Problem details = Make an exact copy of the entries below with the pictures removed.

[Supplied records — start]

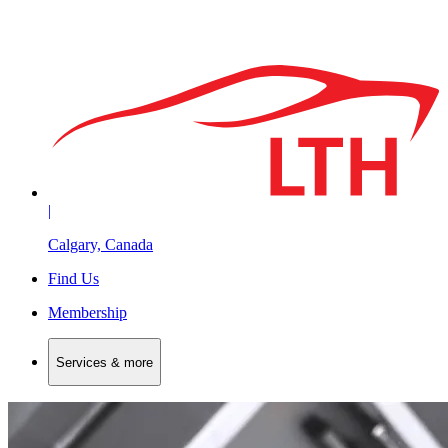
|
Calgary, Canada
Find Us
Membership
Services & more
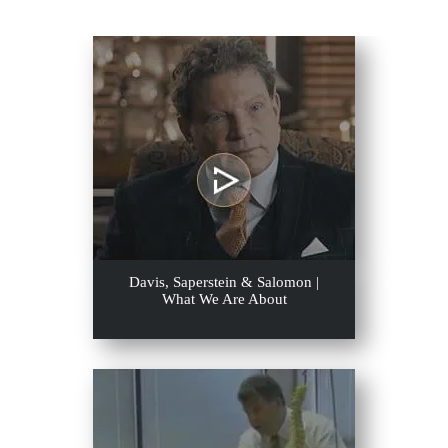
Davis, Saperstein & Salomon |
What We Are About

[Supplied records — finish]

Solution for this task =
|
Calgary, Canada
Find Us
Membership
Services & more
Davis, Saperstein & Salomon |
What We Are About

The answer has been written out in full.